1Department of Head and Neck Oncology and Surgery, Netherlands Cancer Institute, Antoni van Leeuwenhoek Hospital, Amsterdam, Netherlands, 2Department of Radiology, Academic Medical Center, Amsterdam, Netherlands, 3Department of Oral and Maxillofacial Surgery, Academic Centre for Dentistry Amsterdam and Academic Medical Center, University of Amsterdam and VU University Amsterdam, Amsterdam, Netherlands, 4Biomedical NMR, Department of Biomedical Engineering, Eindhoven University of Technology, Eindhoven, Netherlands, 5Orthopaedic Research Lab, Radboud UMCN, Nijmegen, Netherlands, 6Department of Oral and Maxillofacial Surgery, Academic Medical Center, Amsterdam, Netherlands, 7Department of Robotics and Mechatronics, MIRA Institute, University of Twente, Enschede, Netherlands, 8Department of Radiology, University Medical Center Utrecht, Utrecht, Netherlands, 9Biomedical Engineering and Physics, Academic Medical Center, Amsterdam, Netherlands

Synopsis

Tongue muscle architecture is suspected to be important in the prediction of speech and swallowing complications after surgery. The tongue contains areas of crossing muscle fibres unable to be resolved by diffusion tensor imaging (DTI). We show that constrained spherical deconvolution (CSD) is able to distinguish these crossing fibres ex vivo and in vivo using a clinically acceptable scan time of 10 min. Also, we show improved tractography in CSD compared to DTI, allowing segmentation of different tongue muscles which conforms to known anatomy.

Purpose

For patients suffering from cancer of the oral cavity or oropharynx, the choice for surgical removal is based on post-operative complicated swallowing and speech, which is difficult to predict.1 Post-operative functionality of the tongue is suspected to depend on muscle architecture. A method for imaging muscle architecture in vivo, is diffusion tensor imaging (DTI).2 However, contrary to most skeletal muscles, the tongue contains areas of crossing fibres, primarily in the tongue core, which hinder correct anatomical reconstructions with DTI. Therefore, we propose to use constrained spherical deconvolution (CSD)3 to resolve crossing fibres in the tongue in clinically acceptable scan time.

Methods

One ex vivo bovine tongue and five healthy volunteers were scanned using a 3T Philips Ingenia MRI-scanner (Philips Healthcare, Best, Netherlands). The differences in acquisition protocol between the ex vivo and in vivo subjects were kept to a minimum.
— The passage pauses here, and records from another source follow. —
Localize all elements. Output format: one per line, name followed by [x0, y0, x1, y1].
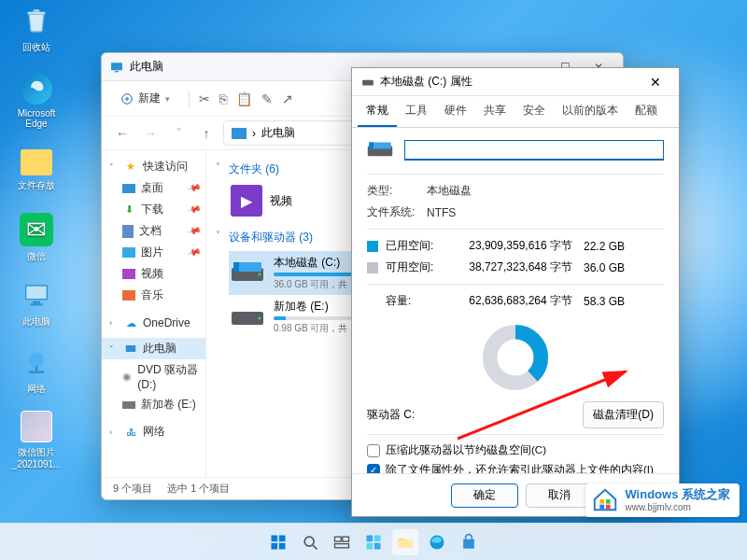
svg-rect-8	[115, 71, 119, 72]
svg-rect-40	[374, 542, 381, 549]
tab-tools[interactable]: 工具	[397, 96, 436, 127]
selection-count: 选中 1 个项目	[167, 482, 230, 496]
taskbar-store[interactable]	[456, 529, 482, 555]
used-bytes: 23,909,359,616 字节	[442, 238, 572, 254]
search-button[interactable]	[297, 529, 323, 555]
cancel-button[interactable]: 取消	[526, 483, 593, 508]
svg-rect-28	[272, 535, 278, 541]
up-button[interactable]: ˅	[167, 122, 190, 145]
new-button[interactable]: 新建 ▾	[111, 85, 179, 112]
sidebar-item-downloads[interactable]: ⬇下载📌	[102, 199, 205, 220]
copy-button[interactable]: ⎘	[219, 91, 227, 106]
capacity-label: 容量:	[386, 293, 442, 309]
svg-rect-30	[272, 542, 278, 549]
svg-rect-3	[30, 303, 42, 305]
svg-rect-35	[343, 537, 349, 541]
desktop-icon-label: 文件存放	[18, 180, 55, 190]
share-button[interactable]: ↗	[282, 91, 293, 106]
dialog-titlebar: 本地磁盘 (C:) 属性 ✕	[352, 68, 679, 96]
desktop-icon-label: 微信	[27, 251, 46, 261]
this-pc-icon	[232, 128, 247, 139]
free-swatch	[367, 262, 378, 273]
sidebar-item-music[interactable]: 音乐	[102, 285, 205, 306]
plus-circle-icon	[120, 92, 134, 105]
dialog-title: 本地磁盘 (C:) 属性	[380, 74, 472, 90]
ok-button[interactable]: 确定	[451, 483, 518, 508]
desktop-icon-network[interactable]: 网络	[9, 345, 63, 396]
taskbar-explorer[interactable]	[392, 529, 418, 555]
checkbox-checked-icon: ✓	[367, 464, 380, 474]
desktop-icon-label: 网络	[27, 384, 46, 394]
tab-previous[interactable]: 以前的版本	[554, 96, 627, 127]
desktop-icon-wechat[interactable]: ✉ 微信	[9, 213, 63, 263]
paste-button[interactable]: 📋	[236, 91, 252, 106]
cut-button[interactable]: ✂	[199, 91, 210, 106]
desktop-icon-label: 微信图片_2021091...	[12, 447, 62, 469]
onedrive-group[interactable]: ›☁OneDrive	[102, 314, 205, 332]
forward-button[interactable]: →	[139, 122, 162, 145]
rename-button[interactable]: ✎	[261, 91, 273, 106]
folder-videos[interactable]: ▶视频	[229, 183, 341, 218]
capacity-size: 58.3 GB	[572, 295, 625, 308]
this-pc-icon	[20, 278, 53, 312]
close-button[interactable]: ✕	[641, 68, 669, 96]
svg-rect-17	[362, 79, 374, 85]
chevron-down-icon: ▾	[165, 94, 170, 104]
tab-quota[interactable]: 配额	[627, 96, 666, 127]
up-one-level-button[interactable]: ↑	[195, 122, 218, 145]
task-view-button[interactable]	[329, 529, 355, 555]
wechat-icon: ✉	[20, 213, 53, 246]
item-count: 9 个项目	[113, 482, 152, 496]
svg-rect-20	[369, 142, 374, 148]
index-label: 除了文件属性外，还允许索引此驱动器上文件的内容(I)	[386, 463, 654, 473]
watermark-title: Windows 系统之家	[625, 487, 730, 502]
tab-security[interactable]: 安全	[514, 96, 554, 127]
tab-hardware[interactable]: 硬件	[436, 96, 475, 127]
tab-general[interactable]: 常规	[358, 96, 397, 127]
svg-point-4	[29, 352, 44, 367]
back-button[interactable]: ←	[111, 122, 134, 145]
tab-sharing[interactable]: 共享	[475, 96, 514, 127]
desktop-icon-folder[interactable]: 文件存放	[9, 149, 63, 192]
sidebar-item-documents[interactable]: 文档📌	[102, 220, 205, 242]
drive-icon	[361, 76, 374, 89]
sidebar-item-dvd[interactable]: ◉DVD 驱动器 (D:)	[102, 359, 205, 394]
quick-access-group[interactable]: ˅★快速访问	[102, 156, 205, 177]
taskbar-edge[interactable]	[424, 529, 450, 555]
desktop-icon-edge[interactable]: Microsoft Edge	[9, 73, 63, 129]
sidebar-item-network[interactable]: ›🖧网络	[102, 421, 205, 442]
desktop-icon-label: Microsoft Edge	[18, 108, 56, 129]
disk-cleanup-button[interactable]: 磁盘清理(D)	[583, 401, 664, 428]
dialog-body: 类型:本地磁盘 文件系统:NTFS 已用空间:23,909,359,616 字节…	[352, 128, 679, 473]
desktop-icon-image-file[interactable]: 微信图片_2021091...	[9, 411, 63, 469]
svg-rect-5	[35, 366, 38, 371]
image-file-icon	[21, 411, 52, 442]
svg-rect-7	[111, 63, 122, 70]
sidebar-item-vol-e[interactable]: 新加卷 (E:)	[102, 394, 205, 415]
watermark: Windows 系统之家 www.bjjmlv.com	[585, 483, 740, 517]
desktop-icon-label: 此电脑	[22, 316, 50, 327]
volume-label-input[interactable]	[404, 140, 664, 161]
house-icon	[591, 485, 619, 513]
index-checkbox-row[interactable]: ✓除了文件属性外，还允许索引此驱动器上文件的内容(I)	[367, 460, 664, 473]
widgets-button[interactable]	[360, 529, 387, 555]
filesystem-label: 文件系统:	[367, 204, 427, 220]
sidebar-item-pictures[interactable]: 图片📌	[102, 242, 205, 263]
svg-rect-10	[126, 344, 136, 351]
svg-rect-36	[335, 543, 349, 547]
sidebar-item-this-pc[interactable]: ˅此电脑	[102, 338, 205, 359]
folder-icon	[21, 149, 52, 175]
svg-point-32	[304, 537, 314, 546]
free-bytes: 38,727,323,648 字节	[442, 259, 572, 275]
start-button[interactable]	[265, 529, 291, 555]
address-text: 此电脑	[261, 125, 295, 141]
new-button-label: 新建	[138, 91, 161, 106]
desktop-icon-recycle-bin[interactable]: 回收站	[9, 4, 63, 54]
svg-rect-34	[335, 537, 342, 541]
desktop-icon-this-pc[interactable]: 此电脑	[9, 278, 63, 329]
svg-line-33	[313, 545, 317, 549]
sidebar-item-desktop[interactable]: 桌面📌	[102, 177, 205, 199]
svg-rect-2	[33, 301, 40, 304]
compress-checkbox-row[interactable]: 压缩此驱动器以节约磁盘空间(C)	[367, 441, 664, 460]
sidebar-item-videos[interactable]: 视频	[102, 263, 205, 285]
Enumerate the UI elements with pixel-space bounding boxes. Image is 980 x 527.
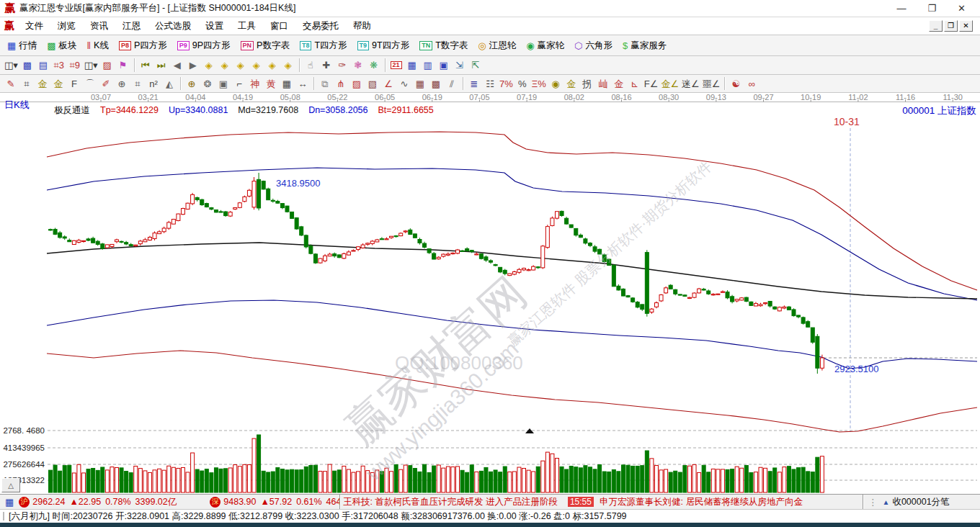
gold-ratio2-icon[interactable]: 金 (50, 76, 66, 91)
diamond-expand-icon[interactable]: ◈ (233, 58, 249, 73)
f10-doc-icon[interactable]: ▤ (35, 58, 51, 73)
gold-tool-icon[interactable]: 金 (564, 76, 579, 91)
gold-coin-icon[interactable]: ◉ (548, 76, 564, 91)
toolbar-winner-wheel-button[interactable]: ◉赢家轮 (522, 38, 569, 53)
crosshair-icon[interactable]: ✚ (318, 58, 334, 73)
diamond-compress-icon[interactable]: ◈ (249, 58, 264, 73)
matrix-angle-icon[interactable]: 噩∠ (701, 76, 722, 91)
toolbar-kline-button[interactable]: ⫴K线 (83, 38, 113, 53)
last-page-icon[interactable]: ⏭ (153, 58, 169, 73)
fan-grid2-icon[interactable]: ▧ (365, 76, 380, 91)
menu-item-设置[interactable]: 设置 (199, 19, 230, 34)
price-box-icon[interactable]: ▦ (412, 76, 428, 91)
diamond-zoom-out-icon[interactable]: ◈ (280, 58, 296, 73)
color-histogram-icon[interactable]: ⚑ (115, 58, 131, 73)
page-back-icon[interactable]: ◀ (169, 58, 185, 73)
toolbar-t-square-button[interactable]: T8T四方形 (295, 38, 352, 53)
toolbar-hexagon-button[interactable]: ⬡六角形 (570, 38, 617, 53)
news-item-2[interactable]: 申万宏源董事长刘健: 居民储蓄将继续从房地产向金 (600, 496, 803, 508)
n2-grid-icon[interactable]: n² (146, 76, 161, 91)
gold-rise-icon[interactable]: 金∠ (659, 76, 680, 91)
mirror-angle-icon[interactable]: ◭ (161, 76, 177, 91)
calendar-21-icon[interactable]: 21 (388, 58, 404, 73)
multi-pct-icon[interactable]: Ξ% (530, 76, 548, 91)
wave-line-icon[interactable]: ∿ (396, 76, 412, 91)
toolbar-p-square-button[interactable]: P8P四方形 (115, 38, 172, 53)
expand-button[interactable]: △ (1, 478, 20, 492)
huang-tool-icon[interactable]: 黄 (263, 76, 279, 91)
fine-grid-icon[interactable]: ⌗ (130, 76, 146, 91)
menu-item-资讯[interactable]: 资讯 (84, 19, 115, 34)
mdi-close-button[interactable]: ✕ (959, 20, 973, 32)
news-ticker[interactable]: 王科技: 首款柯氏音血压计完成研发 进入产品注册阶段 15:55 申万宏源董事长… (339, 495, 863, 509)
time-box-icon[interactable]: ▩ (428, 76, 444, 91)
toolbar-gann-wheel-button[interactable]: ◎江恩轮 (473, 38, 520, 53)
page-forward-icon[interactable]: ▶ (185, 58, 201, 73)
gann-circle-icon[interactable]: ⊕ (184, 76, 200, 91)
menu-item-文件[interactable]: 文件 (19, 19, 50, 34)
menu-item-江恩[interactable]: 江恩 (116, 19, 147, 34)
restore-button[interactable]: ❐ (927, 3, 936, 14)
gold-angle-icon[interactable]: 金 (611, 76, 627, 91)
candle-period-icon[interactable]: ◫▾ (3, 58, 19, 73)
circle-cycle-icon[interactable]: ⊕ (114, 76, 130, 91)
first-page-icon[interactable]: ⏮ (138, 58, 153, 73)
menu-item-交易委托[interactable]: 交易委托 (296, 19, 345, 34)
peak-tool-icon[interactable]: 屾 (595, 76, 611, 91)
parallel-channel-icon[interactable]: ⫽ (444, 76, 460, 91)
menu-item-窗口[interactable]: 窗口 (264, 19, 295, 34)
save-icon[interactable]: ▣ (436, 58, 452, 73)
pattern-window-icon[interactable]: ▩ (19, 58, 35, 73)
menu-item-公式选股[interactable]: 公式选股 (148, 19, 197, 34)
toolbar-t-number-table-button[interactable]: TNT数字表 (415, 38, 472, 53)
menu-item-工具[interactable]: 工具 (231, 19, 262, 34)
shen-tool-icon[interactable]: 神 (247, 76, 263, 91)
pencil-tool-icon[interactable]: ✎ (3, 76, 19, 91)
edit-pen-icon[interactable]: ✑ (334, 58, 350, 73)
l-angle-icon[interactable]: ⊾ (627, 76, 643, 91)
menu-item-浏览[interactable]: 浏览 (51, 19, 82, 34)
ruler-grid-icon[interactable]: ▦ (279, 76, 295, 91)
pattern-x-icon[interactable]: ▨ (99, 58, 115, 73)
range-box-icon[interactable]: ⧉ (317, 76, 333, 91)
chart-9-icon[interactable]: ⌗9 (67, 58, 83, 73)
drag-hand-icon[interactable]: ☝ (303, 58, 318, 73)
gann-tool-pink-icon[interactable]: ❃ (350, 58, 366, 73)
turn-point-icon[interactable]: 拐 (579, 76, 595, 91)
memo-icon[interactable]: ▥ (420, 58, 436, 73)
mdi-minimize-button[interactable]: _ (929, 20, 943, 32)
chart-area[interactable]: 03-0703-2104-0404-1905-0805-2206-0506-19… (0, 93, 980, 494)
gold-ratio-icon[interactable]: 金 (35, 76, 50, 91)
seven-pct-icon[interactable]: 7% (498, 76, 514, 91)
calculator-icon[interactable]: ▦ (404, 58, 420, 73)
diamond-left-icon[interactable]: ◈ (201, 58, 217, 73)
trend-pen-icon[interactable]: ✐ (98, 76, 114, 91)
news-item-1[interactable]: 王科技: 首款柯氏音血压计完成研发 进入产品注册阶段 (343, 496, 558, 508)
volume-list-icon[interactable]: ☷ (482, 76, 498, 91)
chart-3-icon[interactable]: ⌗3 (51, 58, 67, 73)
gann-web-icon[interactable]: ❂ (200, 76, 215, 91)
corner-angle-icon[interactable]: ⌐ (231, 76, 247, 91)
feed-label[interactable]: 收000001分笔 (892, 496, 949, 508)
toolbar-winner-service-button[interactable]: $赢家服务 (618, 38, 671, 53)
diamond-zoom-in-icon[interactable]: ◈ (264, 58, 280, 73)
fan-grid-icon[interactable]: ▨ (349, 76, 365, 91)
fan-lines-icon[interactable]: ⋔ (333, 76, 349, 91)
toolbar-sectors-button[interactable]: ▩板块 (43, 38, 81, 53)
quote-grid-icon[interactable]: ▦ (5, 497, 14, 508)
yinyang-icon[interactable]: ☯ (728, 76, 744, 91)
angle-line-icon[interactable]: ∠ (380, 76, 396, 91)
mdi-restore-button[interactable]: ❐ (944, 20, 958, 32)
stats-table-icon[interactable]: ≣ (466, 76, 482, 91)
pct-icon[interactable]: % (514, 76, 530, 91)
toolbar-p9-square-button[interactable]: P99P四方形 (173, 38, 235, 53)
width-measure-icon[interactable]: ↔ (295, 76, 311, 91)
gann-tool-green-icon[interactable]: ❋ (366, 58, 382, 73)
minimize-button[interactable]: — (896, 3, 906, 14)
fib-grid-icon[interactable]: F (66, 76, 82, 91)
speed-line-icon[interactable]: 迷∠ (680, 76, 701, 91)
toolbar-t9-square-button[interactable]: T99T四方形 (353, 38, 414, 53)
send-report-icon[interactable]: ⇱ (468, 58, 484, 73)
close-button[interactable]: ✕ (958, 3, 966, 14)
export-data-icon[interactable]: ⇲ (452, 58, 468, 73)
Ex vivo: One bovine tongue was scanned using a conventional torso coil within 24h after harvesting. Scanning parameters were: spin-echo-single shot EPI; ETL 25; TE/TR 60ms/25s; two repetitions with opposing phase-encoding; NSA = 1; SPIR and SSGR fat suppression; field-of-view of 192x156x420 mm; voxel size 3x3x3mm; b-value 700 s/mm2, along 64 directions evenly spaced over a hemisphere and optimised for gradient load.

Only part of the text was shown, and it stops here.